Look below for lines that hold the string "gmail" and copy each one.

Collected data
#####
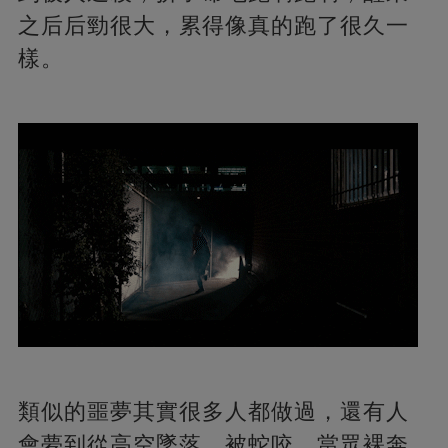
之后后勁很大，累得像真的跑了很久一
樣。
類似的噩夢其實很多人都做過，還有人
會夢到從高空墜落，被蛇咬，當眾裸奔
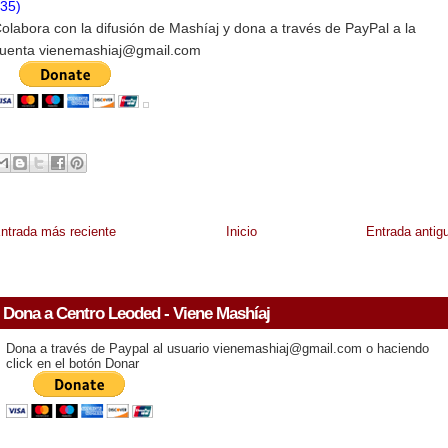
35)
olabora con la difusión de Mashíaj y dona a través de PayPal a la
uenta vienemashiaj@gmail.com
ntrada más reciente
Inicio
Entrada antig
Dona a Centro Leoded - Viene Mashíaj
Dona a través de Paypal al usuario vienemashiaj@gmail.com o haciendo
click en el botón Donar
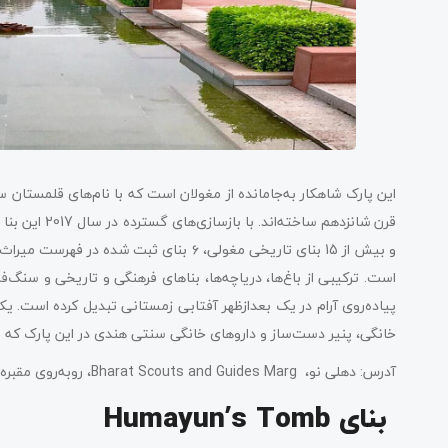
این پارک شاهکار به‌جامانده از مغولان است که با نام‌های قلمستان س
است. ترکیبی از باغ‌ها، دریاچه‌ها، بناهای فرهنگی و تاریخی و سنگ‌ف
پیاده‌روی آرام در یک بعدازظهر آفتابی زمستانی تبدیل کرده است. یک
خانگی، پنیر دست‌ساز و داروهای خانگی سنتی هندی در این پارک که
آدرس: دهلی نو، Bharat Scouts and Guides Marg، روبه‌روی مقبره همایون، نظام الدین، پارک ملی جانورشناسی Sundar Nagar.
بنای Humayun’s Tomb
#####
Answer space:
uenta vienemashiaj@gmail.com
Dona a través de Paypal al usuario vienemashiaj@gmail.com o haciendo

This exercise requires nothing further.